Entering edit mode
15 months ago
cyril-cros
▴
950
Hi, I have a GTF/GFF transcriptome that includes ribosomal sequences annotated from barrnap. I end up with ribosomal sequences that are present with the same gene IDs / transcript IDs at different sites and on multiples scaffolds. Should I instead force them to have unique names at each site? Thanks!
How are you intending to use the rDNA information? There is so much variation in rDNA loci even among individuals in a population in terms SNP and copy number variance that trying to annotate each repeat might not be worthwhile if this isn't an rDNA specific project. I would probably change the names to include scaffold so you can more easily differentiate, but again, this depends on use case.
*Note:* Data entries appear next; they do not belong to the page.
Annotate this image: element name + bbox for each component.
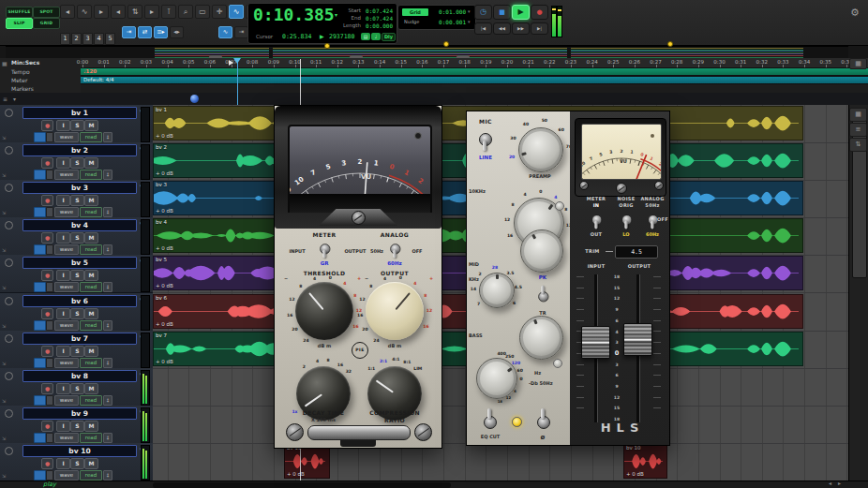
track-name-box[interactable]: bv 4 bbox=[22, 219, 137, 231]
track-record-button[interactable]: ● bbox=[41, 120, 53, 131]
track-automation-selector[interactable]: read bbox=[80, 358, 102, 368]
horizontal-scrollbar[interactable] bbox=[0, 481, 868, 488]
stop-button[interactable]: ■ bbox=[493, 5, 511, 20]
track-automation-selector[interactable]: read bbox=[80, 320, 102, 331]
track-mute-button[interactable]: M bbox=[84, 270, 98, 281]
mode-grid-button[interactable]: GRID bbox=[33, 18, 60, 29]
chevron-down-icon[interactable]: ▾ bbox=[335, 11, 337, 18]
track-fader-icon[interactable]: ‡ bbox=[103, 282, 112, 292]
track-solo-button[interactable]: S bbox=[70, 195, 84, 206]
marker-dot-icon[interactable] bbox=[324, 43, 330, 49]
track-resize-icon[interactable]: ⇲ bbox=[2, 398, 6, 404]
fast-forward-button[interactable]: ▶▶ bbox=[512, 22, 530, 35]
track-color-dot[interactable] bbox=[5, 259, 13, 267]
tempo-lane-label[interactable]: Tempo bbox=[11, 68, 30, 75]
track-name-box[interactable]: bv 9 bbox=[22, 407, 137, 420]
track-record-button[interactable]: ● bbox=[41, 195, 53, 206]
track-mute-button[interactable]: M bbox=[84, 383, 98, 394]
phase-toggle[interactable] bbox=[536, 409, 549, 434]
trim-clip-icon[interactable]: ⊺ bbox=[161, 5, 176, 19]
tempo-marker[interactable]: ♩120 bbox=[83, 68, 97, 74]
main-time-display[interactable]: 0:10.385 bbox=[253, 5, 335, 24]
track-view-selector[interactable]: wave bbox=[54, 207, 79, 217]
track-fader-icon[interactable]: ‡ bbox=[103, 395, 112, 406]
track-record-button[interactable]: ● bbox=[41, 270, 53, 281]
track-solo-button[interactable]: S bbox=[70, 458, 84, 469]
mode-shuffle-button[interactable]: SHUFFLE bbox=[6, 7, 33, 18]
bass-freq-knob[interactable] bbox=[476, 358, 517, 399]
bass-button[interactable] bbox=[553, 359, 562, 368]
compressor-plugin-window[interactable]: VU 2010753210123 METER ANALOG INPUT OUTP… bbox=[274, 105, 442, 449]
track-mute-button[interactable]: M bbox=[84, 120, 98, 131]
track-solo-button[interactable]: S bbox=[70, 270, 84, 281]
track-record-button[interactable]: ● bbox=[41, 458, 53, 469]
mid-pk-tr-toggle[interactable] bbox=[537, 287, 547, 306]
selection-start-value[interactable]: 0:07.424 bbox=[361, 7, 393, 14]
marker-dot-icon[interactable] bbox=[443, 41, 449, 47]
canvas-list-icon[interactable]: ≡ bbox=[849, 123, 867, 137]
chevron-down-icon[interactable]: ▾ bbox=[13, 96, 16, 102]
track-record-button[interactable]: ● bbox=[41, 232, 53, 244]
track-fader-icon[interactable]: ‡ bbox=[103, 470, 112, 481]
track-resize-icon[interactable]: ⇲ bbox=[2, 210, 6, 215]
track-options-icon[interactable] bbox=[46, 282, 53, 292]
main-counter-panel[interactable]: 0:10.385 ▾ Start 0:07.424 End 0:07.424 L… bbox=[247, 3, 397, 44]
track-name-box[interactable]: bv 10 bbox=[22, 445, 137, 457]
track-resize-icon[interactable]: ⇲ bbox=[2, 436, 6, 441]
output-fader-cap[interactable] bbox=[623, 323, 652, 356]
track-name-box[interactable]: bv 2 bbox=[22, 144, 137, 156]
track-color-dot[interactable] bbox=[5, 447, 13, 455]
mode-spot-button[interactable]: SPOT bbox=[33, 7, 60, 18]
meter-source-toggle[interactable] bbox=[319, 239, 329, 259]
mode-slip-button[interactable]: SLIP bbox=[6, 18, 33, 29]
track-automation-selector[interactable]: read bbox=[80, 244, 102, 255]
track-playlist-icon[interactable] bbox=[34, 470, 46, 481]
track-playlist-icon[interactable] bbox=[34, 395, 46, 406]
track-shrink-arrow-icon[interactable]: ◂ bbox=[111, 5, 126, 19]
track-view-selector[interactable]: wave bbox=[54, 320, 79, 331]
eq-cut-toggle[interactable] bbox=[483, 409, 496, 434]
track-color-dot[interactable] bbox=[5, 297, 13, 305]
track-solo-button[interactable]: S bbox=[70, 308, 84, 319]
track-solo-button[interactable]: S bbox=[70, 421, 84, 432]
track-options-icon[interactable] bbox=[46, 207, 53, 217]
track-name-box[interactable]: bv 6 bbox=[22, 295, 137, 307]
playhead-marker[interactable] bbox=[233, 58, 241, 64]
pre-roll-badge[interactable]: ▤ bbox=[361, 33, 370, 40]
track-playlist-icon[interactable] bbox=[34, 358, 46, 368]
track-playlist-icon[interactable] bbox=[34, 244, 46, 255]
track-mute-button[interactable]: M bbox=[84, 308, 98, 319]
track-input-button[interactable]: I bbox=[56, 421, 70, 432]
track-resize-icon[interactable]: ⇲ bbox=[2, 285, 6, 290]
zoomer-tool-icon[interactable]: ⌕ bbox=[178, 5, 193, 19]
chevron-down-icon[interactable]: ▾ bbox=[468, 19, 471, 24]
play-button[interactable]: ▶ bbox=[512, 5, 530, 20]
selection-end-value[interactable]: 0:07.424 bbox=[361, 15, 393, 22]
link-track-edit-icon[interactable]: ◂▸ bbox=[170, 26, 184, 38]
smart-tool-icon[interactable]: ∿ bbox=[229, 5, 244, 19]
zoom-preset-3[interactable]: 3 bbox=[82, 33, 93, 45]
threshold-knob[interactable] bbox=[295, 282, 353, 340]
track-options-icon[interactable] bbox=[46, 358, 53, 368]
track-record-button[interactable]: ● bbox=[41, 346, 53, 357]
track-grow-arrow-icon[interactable]: ▸ bbox=[144, 5, 159, 19]
marker-dot-icon[interactable] bbox=[667, 41, 673, 47]
track-input-button[interactable]: I bbox=[56, 120, 70, 131]
list-icon[interactable]: ≡ bbox=[3, 96, 7, 102]
vertical-scrollbar[interactable] bbox=[848, 105, 868, 481]
track-playlist-icon[interactable] bbox=[34, 320, 46, 331]
online-button[interactable]: ◷ bbox=[474, 5, 492, 20]
zoom-left-arrow-icon[interactable]: ◂ bbox=[60, 5, 75, 19]
track-view-selector[interactable]: wave bbox=[54, 358, 79, 368]
track-solo-button[interactable]: S bbox=[70, 232, 84, 244]
track-playlist-icon[interactable] bbox=[34, 170, 46, 180]
track-solo-button[interactable]: S bbox=[70, 120, 84, 131]
track-mute-button[interactable]: M bbox=[84, 195, 98, 206]
horizontal-scroll-thumb[interactable] bbox=[153, 482, 451, 488]
meter-screw-icon[interactable] bbox=[352, 211, 366, 225]
track-options-icon[interactable] bbox=[46, 395, 53, 406]
track-input-button[interactable]: I bbox=[56, 157, 70, 169]
track-color-dot[interactable] bbox=[5, 109, 13, 117]
zoom-right-arrow-icon[interactable]: ▸ bbox=[94, 5, 109, 19]
zoom-preset-5[interactable]: 5 bbox=[105, 33, 115, 45]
I am trying to run through the bioinformatics part of the PacBio MAS-Seq protocol (high quality long reads of reverse transcribed mRNA with single cell barcodes, for cell specific isoform identification). I work with a non model species with a highly heterogeneous genome, and annotating rDNA is not a priority.
That being said, I was presuming rDNA gene loci would be much more conserved across individuals, so your answer already helps quite a lot. I will just read more on the topic.
Have a look in the literature in similar species if studies are available, if not there is plenty of other literature about it out there in model systems. Maybe rDNA is more stable in your system. If you haven't already done the sequencing, I would recommend looking at ribo-depletion as they tend to take up a lot of the reads that could be better used elsewhere in a non-rDNA study.